附近沒有宿舍樓也沒有教學樓,因此經過這裏的學生也不算多,是個很合適的告白地點了。

黃梨用手把吹亂的頭發卷至耳邊,註視著面前的雲印,鄭重開口:“雲印,我喜歡你,和我在一起吧。”

裴瑩早有預料,這時只等著選項。

幾分鐘過去,黃梨的臉從先前的羞紅變成了等待過久的窘迫紅,“雲印?”

“……”

最怕突然的安靜。

餵,選項呢!

217,告白沒選項?

217很無奈:“當然沒選項了,別忘了宿主你這個世界的任務是什麽啊!”

任務啊,不答應任何求愛、拒絕所有人的告白。

也就是自由發揮咯?

唔,雖然就裴瑩看來,拒絕是毋庸置疑的。盡管一向對女孩子下不了狠心,不過當斷就斷,反受其亂的道理她還是懂的。

於是,她也鄭重地回覆:“黃梨,對不起,你很好,但是我們不能在一起。

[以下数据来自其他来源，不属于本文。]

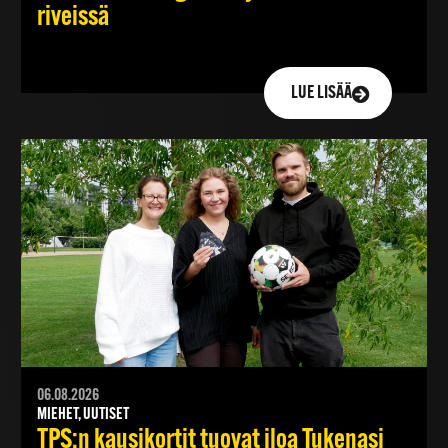
riveissä
LUE LISÄÄ
06.08.2026
MIEHET, UUTISET
TPS:n kausikortit tuovat iloa Tukenasi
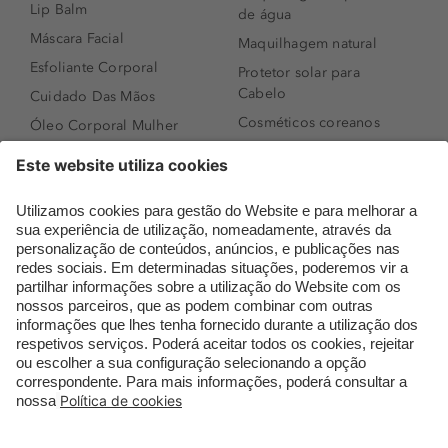
Lip Balm
de água
Máscara Facial
Maquilhagem natural
Esfoliante Corporal
Protetor solar para
Cabelo
Cuidado Das Mãos
Cosméticos coreanos
Óleo Corporal Mulher
Que formato de rosto
Bronzer
tenho?
Creme de Dia
Perfumes árabes
Sérum de Rosto
Novidades
Body mist & Spray
Melhores Perfumes
corporal
Femininos
Produtos para Cabelo
TOP 10: Perfumes
Homem
Masculinos
Espuma de Limpeza
Pestanas Postiças
Facial
Creme Rosto Homem
Dermocosmética
Creme de Barbear &
Limpeza de Rosto
Depilatórios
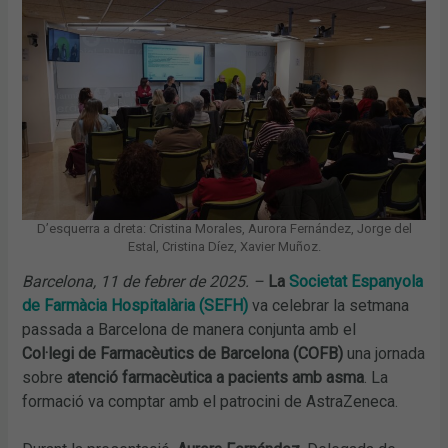
D’esquerra a dreta: Cristina Morales, Aurora Fernández, Jorge del
Estal, Cristina Díez, Xavier Muñoz.
Barcelona, 11 de febrer de 2025. –
La
Societat Espanyola
de Farmàcia Hospitalària (SEFH)
va celebrar la setmana
passada a Barcelona de manera conjunta amb el
Col·legi de Farmacèutics de Barcelona (COFB)
una jornada
sobre
atenció farmacèutica a pacients amb asma
. La
formació va comptar amb el patrocini de AstraZeneca.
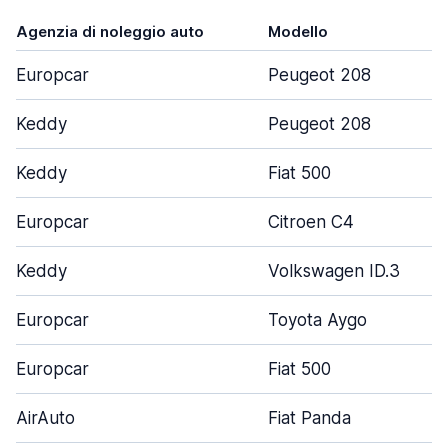
Agenzia di noleggio auto
Modello
Europcar
Peugeot 208
Keddy
Peugeot 208
Keddy
Fiat 500
Europcar
Citroen C4
Keddy
Volkswagen ID.3
Europcar
Toyota Aygo
Europcar
Fiat 500
AirAuto
Fiat Panda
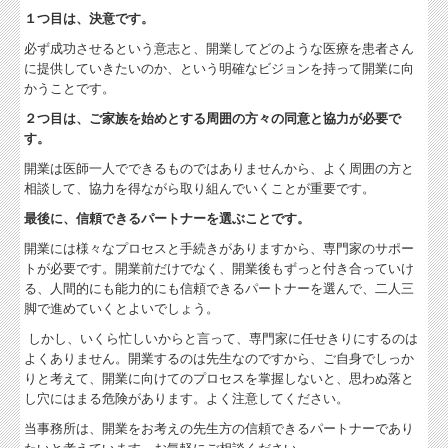
１つ目は、決意です。
補助金・助成金・融資情報
必ず成功させるという意志と、開業してどのような医療を患者さん
に提供していきたいのか、という明確なビジョンを持って開業に向
関与先向け融資商品ご紹介
かうことです。
経営者お役立ち情報
２つ目は、ご家族を始めとする周囲の方々の同意と協力が必要で
す。
経営者オススメ情報
開業は医師一人でできるものではありませんから、よく周囲の方と
相談して、協力を得ながら取り組んでいくことが重要です。
Q&A経営相談
最後に、信頼できるパートナーを選ぶことです。
税務カレンダー
開業には様々なプロセスと手続きがありますから、専門家のサポー
トが必要です。開業前だけでなく、開業後もずっと付き合っていけ
税務Q&A
る、人間的にも能力的にも信頼できるパートナーを選んで、二人三
脚で進めていくとよいでしょう。
個人情報保護方針
しかし、いくら忙しいからと言って、専門家に任せきりにするのは
TKCシステムQ&A
よくありません。開業するのは先生なのですから、ご自身でしっか
りと考えて、開業に向けてのプロセスを掌握しないと、思わぬ落と
経営革新等支援機関とは
し穴にはまる危険があります。よく注意してください。
当事務所は、開業をお考えの先生方の信頼できるパートナーであり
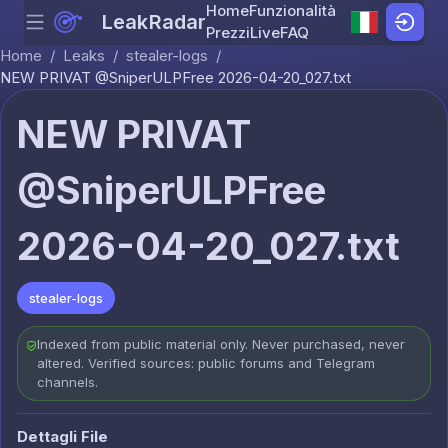
Home
Funzionalità
LeakRadar
Menu
Skip to content
Prezzi
Live
FAQ
Home
/
Leaks
/
stealer-logs
/
NEW PRIVAT @SniperULPFree 2026-04-20_027.txt
NEW PRIVAT
@SniperULPFree
2026-04-20_027.txt
stealer-logs
Indexed from public material only. Never purchased, never
altered. Verified sources: public forums and Telegram
channels.
Dettagli File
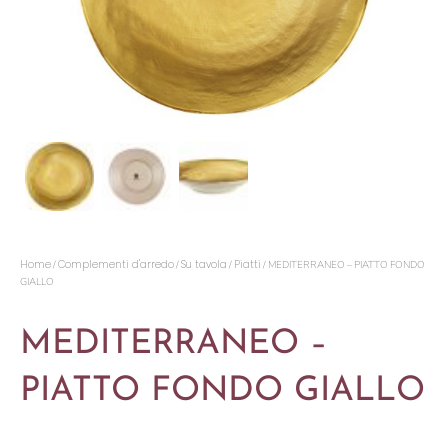
Home
Complementi d'arredo
Su tavola
Piatti
/
/
/
/ MEDITERRANEO – PIATTO FONDO
GIALLO
MEDITERRANEO –
PIATTO FONDO GIALLO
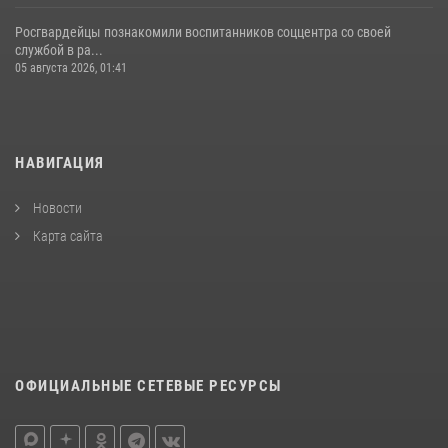
Росгвардейцы познакомили воспитанников соццентра со своей
службой в ра...
05 августа 2026, 01:41
НАВИГАЦИЯ
Новости
Карта сайта
ОФИЦИАЛЬНЫЕ СЕТЕВЫЕ РЕСУРСЫ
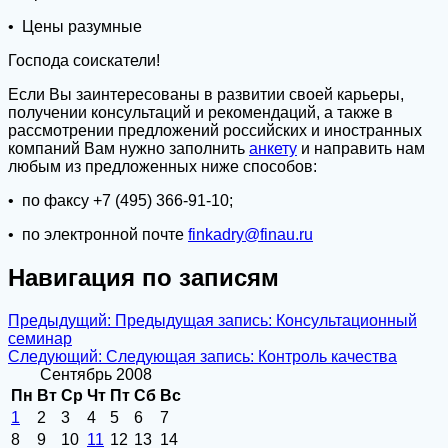
• Цены разумные
Господа соискатели!
Если Вы заинтересованы в развитии своей карьеры,
получении консультаций и рекомендаций, а также в
рассмотрении предложений российских и иностранных
компаний Вам нужно заполнить
анкету
и направить нам
любым из предложенных ниже способов:
• по факсу +7 (495) 366-91-10;
• по электронной почте
finkadry@finau.ru
Навигация по записям
Предыдущий:
Предыдущая запись:
Консультационный
семинар
Следующий:
Следующая запись:
Контроль качества
Сентябрь 2008
Пн
Вт
Ср
Чт
Пт
Сб
Вс
1
2
3
4
5
6
7
8
9
10
11
12
13
14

”

滴,好人卡x1。

黃梨猛地擡頭,有眼淚在眼眶裏打轉:“為什麽?我感覺你對我也是喜歡我的啊,是因為我太著急了嗎,我……”

裴瑩想扶額。

少女,人類的三大錯覺之一就是“對方喜歡我”啊,哪裏看出來有好感了……

僅僅是顏狗對於顏值的欣賞,對可愛小姐姐的天性,還有被該死的世界和選項坑了而已。

“我的確對你有好感,因為你長得很可愛,人也很有趣,但是這個好感無關愛情,明白嗎?”

裴瑩嘆了口氣。

她知道自己不是個好人,但是也不打算去得到這些所謂的愛,縱然這個世界賦予了她幾乎所有人的喜愛。

就算是缺愛,也不是誰的愛都要接受和承擔的,況且,她不懂愛。

黃梨可能真的沒怎麽經歷過這些,眼淚跟糖豆豆似的往地下蹦,抽噎著說:“是、是你喜歡男孩子嗎……”

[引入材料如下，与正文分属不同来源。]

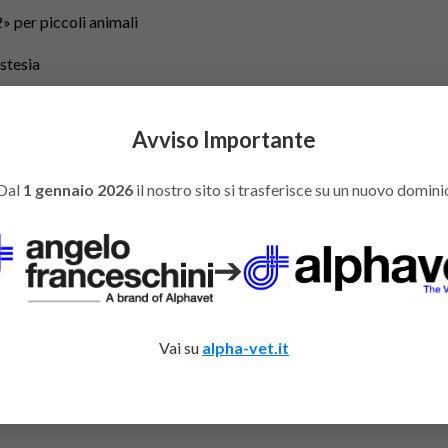
 per piccoli animali
stesia
Avviso Importante
2 e un set circuito paziente standard
Dal
1 gennaio 2026
il nostro sito si trasferisce su un nuovo domini
disconnessione paziente e pressione troppo elevata.
➔
Vai su
alpha-vet.it
c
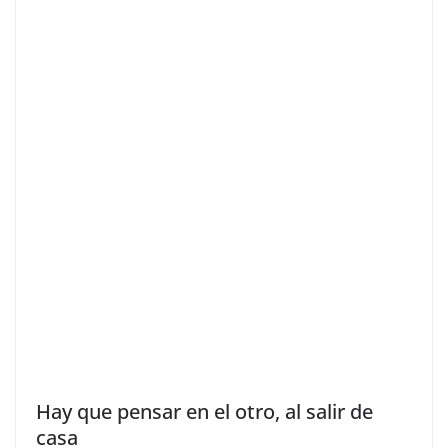
Hay que pensar en el otro, al salir de
casa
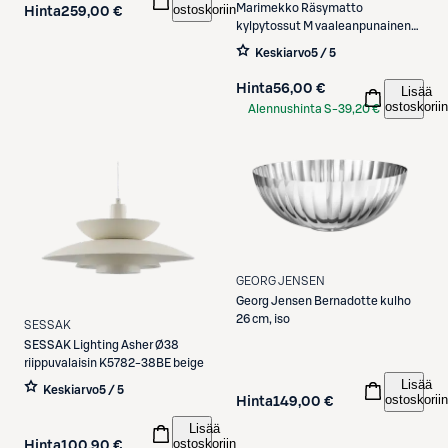
ostoskoriin
Marimekko
Räsymatto
Hinta
259,00 €
kylpytossut M vaaleanpunainen/
valkoinen
Keskiarvo
5 / 5
Hinta
56,00 €
Lisää
ostoskoriin
Alennushinta S-
39,20 €
Etukortilla
GEORG JENSEN
Georg Jensen
Bernadotte kulho
26 cm, iso
SESSAK
SESSAK
Lighting Asher Ø38
riippuvalaisin K5782-38BE beige
Lisää
Keskiarvo
5 / 5
ostoskoriin
Hinta
149,00 €
Lisää
ostoskoriin
Hinta
100,90 €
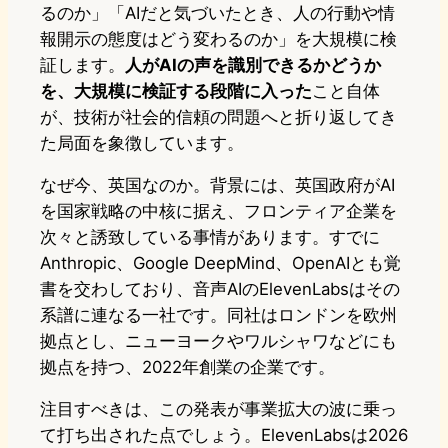
るのか」「AIだと気づいたとき、人の行動や情
報開示の態度はどう変わるのか」を大規模に検
証します。
人がAIの声を識別できるかどうか
を、大規模に検証する段階に入った
こと自体
が、技術が社会的信頼の問題へと折り返してき
た局面を象徴しています。
なぜ今、英国なのか。背景には、英国政府がAI
を国家戦略の中核に据え、フロンティア企業を
次々と誘致している事情があります。すでに
Anthropic、Google DeepMind、OpenAIとも覚
書を交わしており、音声AIのElevenLabsはその
系譜に連なる一社です。同社はロンドンを欧州
拠点とし、ニューヨークやワルシャワなどにも
拠点を持つ、2022年創業の企業です。
注目すべきは、この発表が事業拡大の波に乗っ
て打ち出された点でしょう。ElevenLabsは2026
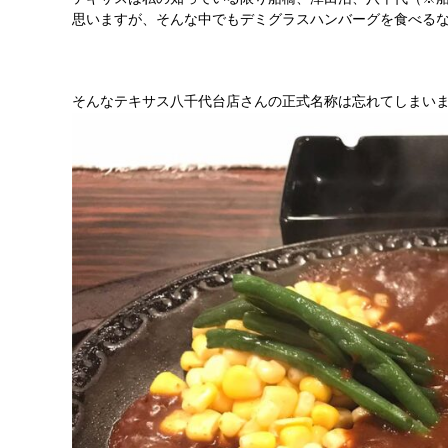
思いますが、そんな中でもデミグラスハンバーグを食べる
そんなテキサス八千代台店さんの正式名称は忘れてしまい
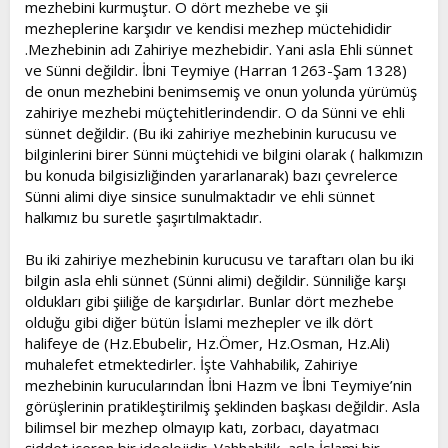
mezhebini kurmuştur. O dört mezhebe ve şii
mezheplerine karşıdır ve kendisi mezhep müctehididir
.Mezhebinin adı Zahiriye mezhebidir. Yani asla Ehli sünnet
ve Sünni değildir. İbni Teymiye (Harran 1263-Şam 1328)
de onun mezhebini benimsemiş ve onun yolunda yürümüş
zahiriye mezhebi müçtehitlerindendir. O da Sünni ve ehli
sünnet değildir. (Bu iki zahiriye mezhebinin kurucusu ve
bilginlerini birer Sünni müçtehidi ve bilgini olarak ( halkımızın
bu konuda bilgisizliğinden yararlanarak) bazı çevrelerce
Sünni alimi diye sinsice sunulmaktadır ve ehli sünnet
halkımız bu suretle şaşırtılmaktadır.
Bu iki zahiriye mezhebinin kurucusu ve taraftarı olan bu iki
bilgin asla ehli sünnet (Sünni alimi) değildir. Sünniliğe karşı
oldukları gibi şiiliğe de karşıdırlar. Bunlar dört mezhebe
olduğu gibi diğer bütün İslami mezhepler ve ilk dört
halifeye de (Hz.Ebubelir, Hz.Ömer, Hz.Osman, Hz.Ali)
muhalefet etmektedirler. İşte Vahhabilik, Zahiriye
mezhebinin kurucularından İbni Hazm ve İbni Teymiye’nin
görüşlerinin pratikleştirilmiş şeklinden başkası değildir. Asla
bilimsel bir mezhep olmayıp katı, zorbacı, dayatmacı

裴瑩遞給她幾張紙,正色道:“這無關我的性向。男生也好,女生也罷,我拒絕只是因為我不喜歡。”

“那……那,為什麽不給我個機會試試呢,萬一你之後喜歡上我了……”

說得很好,這正是她以前有過的一段經歷。

曾經,她對自己的感情太過茫然,一時寂寞就草率同意了一個妹子的告白。

那個妹子說,你不會沒關系,我教你,我們試試。

她信了,信了世上終會有一人牽起笨拙的自己,教會自己什麽是愛。

可是她錯了。

短暫的三個月後,裴瑩被甩了。

是對方告的白,又是對方把自己甩了,她很難過,苦苦詢問理由。

那個妹子是怎麽說的呢?

她說:“裴瑩,你一點都不喜歡我,你對我一點也不上心,我好累,不想試了。”

“我們一起玩游戲的時候,你只知道陪我,能陪我玩的人那麽多,稀罕多一個你嗎?”

“見面在一起的時候,不會說情話,也不浪漫,好不容易由我主動撩你,還要害羞。更別說,你還總是犯蠢,連接吻都不會。”

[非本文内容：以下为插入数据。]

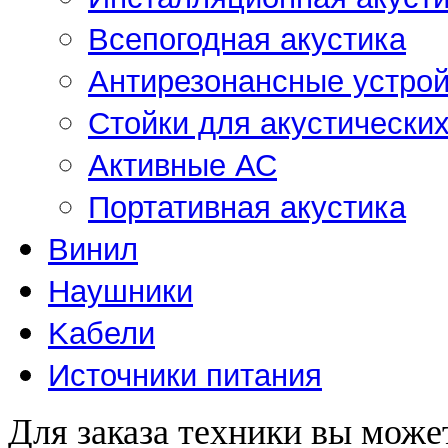
Всепогодная акустика
Антирезонансные устрой
Стойки для акустически
Активные АС
Портативная акустика
Винил
Наушники
Kабели
Источники питания
Для заказа техники вы може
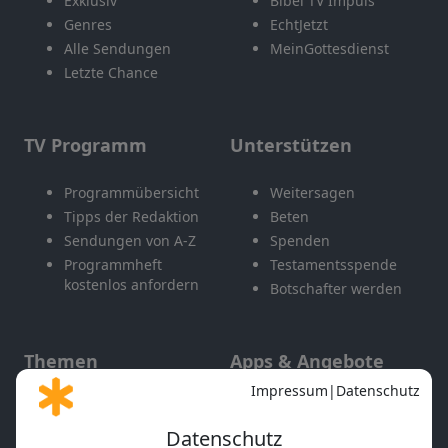
Exklusiv
Bibel TV Impuls
Genres
EchtJetzt
Alle Sendungen
MeinGottesdienst
Letzte Chance
TV Programm
Unterstützen
Programmübersicht
Weitersagen
Tipps der Redaktion
Beten
Sendungen von A-Z
Spenden
Programmheft
Testamentsspende
kostenlos anfordern
Botschafter werden
Themen
Apps & Angebote
Gott und Bibel erklärt
Newsletter
Feiertage
Mobile App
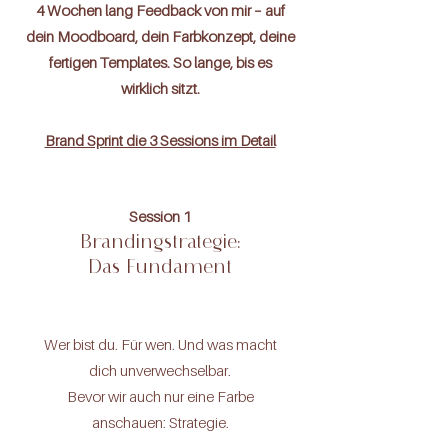
4 Wochen lang Feedback von mir – auf
dein Moodboard, dein Farbkonzept, deine
fertigen Templates. So lange, bis es
wirklich sitzt.
Brand Sprint die 3 Sessions im Detail
Session 1
Brandingstrategie:
Das Fundament
Wer bist du. Für wen. Und was macht
dich unverwechselbar.
Bevor wir auch nur eine Farbe
anschauen: Strategie.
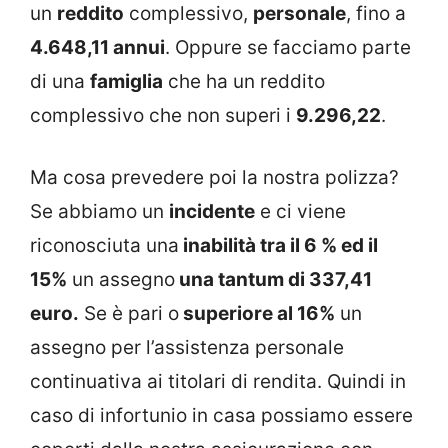
un
reddito
complessivo,
personale
, fino a
4.648,11 annui
. Oppure se facciamo parte
di una
famiglia
che ha un reddito
complessivo che non superi i
9.296,22
.
Ma cosa prevedere poi la nostra polizza?
Se abbiamo un
incidente
e ci viene
riconosciuta una
inabilità tra il 6 % ed il
15%
un assegno
una tantum di 337,41
euro.
Se è pari o
superiore al 16%
un
assegno per l’assistenza personale
continuativa ai titolari di rendita. Quindi in
caso di infortunio in casa possiamo essere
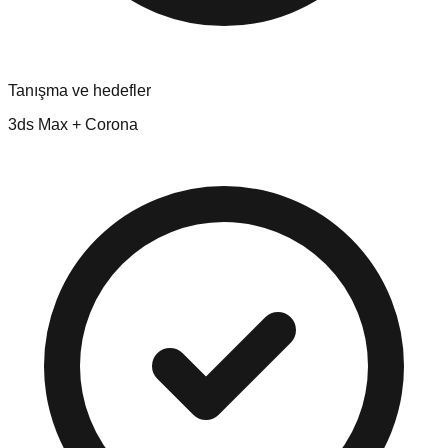
Tanışma ve hedefler
3ds Max + Corona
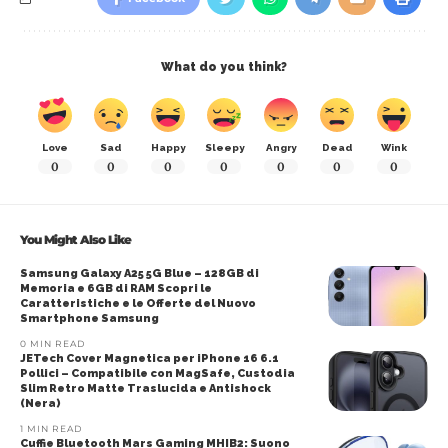
What do you think?
Love
Sad
Happy
Sleepy
Angry
Dead
Wink
0
0
0
0
0
0
0
You Might Also Like
Samsung Galaxy A25 5G Blue – 128GB di
Memoria e 6GB di RAM Scopri le
Caratteristiche e le Offerte del Nuovo
Smartphone Samsung
0 MIN READ
JETech Cover Magnetica per iPhone 16 6.1
Pollici – Compatibile con MagSafe, Custodia
Slim Retro Matte Traslucida e Antishock
(Nera)
1 MIN READ
Cuffie Bluetooth Mars Gaming MHIB2: Suono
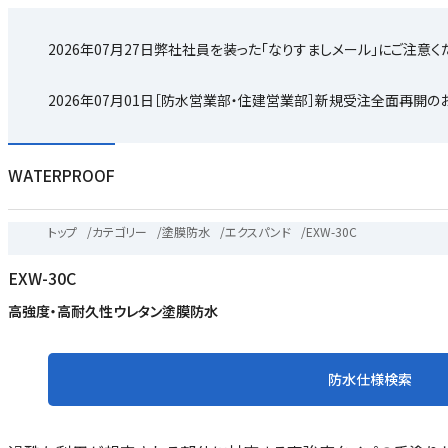
2026年07月27日
弊社社員を装った「なりすましメール」にご注意く
2026年07月01日
［防水営業部・住建営業部］新規受注全面再開の
WATERPROOF
トップ
/
カテゴリー
/
塗膜防水
/
エクスパンド
/
EXW-30C
EXW-30C
高強度・高耐久性ウレタン塗膜防水
防水仕様検索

“我和別人在一起,你也不吃醋。你真的喜歡我嗎?你大概沒有心吧……我只覺得好累,我們不適合,所以分開吧。”

一字一句,如重錘狠狠擊打在當時已經脆弱不堪的心上。

裴瑩松了手,目送對方離去。

對方頭也不回,仿佛解脫般地舒了口氣。

這些話語,這一幕,足以椎心泣血,成為她永遠抹不去的陰影。

她多想問對方,多想跟對方解釋:“你知道的,我不曉得什麽是喜歡。不是說好試試嗎,不是說好會教我嗎?”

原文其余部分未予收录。